In dichten Szenen und Dialogen trifft der monströs übergewichtige, homosexuelle, schwer kranke, auf seine Wohnung beschränkte Online-Dozent auf die quirlige Krankenschwester Liz alias Franziska Endres, die alles tut, um ihn zum Leben zu bewegen. Charlie bekommt Besuch vom gescheiterten Mormonenprediger Elder Thomas, den der spontan eingesprungene Mario Schnitzler glaubhaft mimt. Starke Dialoge zum Thema Religion sind so im Stück angesiedelt.
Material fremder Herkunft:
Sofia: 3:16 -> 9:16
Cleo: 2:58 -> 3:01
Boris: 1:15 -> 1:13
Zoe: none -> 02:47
Thorsten Münchow beeindruckt als Charlie in „Der Wal“ im Stadttheater in Neuburg
Besonders bemerkenswert sind jedoch die Begegnungen der bewunderns- und bemitleidenswerten Hauptfigur mit seiner höchst pubertären Tochter Ellie. Daria Vivien Wolf verleiht dieser biografisch wichtigen Figur sehr gekonnt und mehr als überzeugend jugendliche Wut, Verwirrung, Sinnsuche, aber auch Frustration und Hoffnungslosigkeit. Iris Boss vervollständigt ganz gegen Ende des symbolreichen Stückes als die im Lauf von Charlies Leben eher nebensächlich gewordene Ex-Ehefrau Mary das oft von Missverständnissen und Ausgrenzung bestimmte Leben des Gestrandeten .
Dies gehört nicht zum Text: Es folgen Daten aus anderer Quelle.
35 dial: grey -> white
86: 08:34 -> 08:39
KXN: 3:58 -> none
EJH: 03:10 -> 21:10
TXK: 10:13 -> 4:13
Immer wieder erklang Meeresrauschen, gab es Sequenzen aus Melvilles berühmtem Roman „Moby Dick“ und Verknüpfungen mit dem biblischen „Jona“, der auf der Flucht vor Gott im Bauch des Walfischs landet. Das Schauspiel bot intensivste, sehr emotionale Begegnungen, leise, oft auch komische Zwischentöne und einen feinsinnigen Schluss. Voller Liebe und Verständnis für seine zornige Tochter gab „Charlie“ seinen Wunsch nach Vergebung, Empathie und Mitgefühl weiter. Bemühen wir uns darum.
Wer das großartige Stück bedauerlicherweise versäumt hat, der kann sich zumindest noch den gleichnamigen Film auf der ARD-Mediathek ansehen.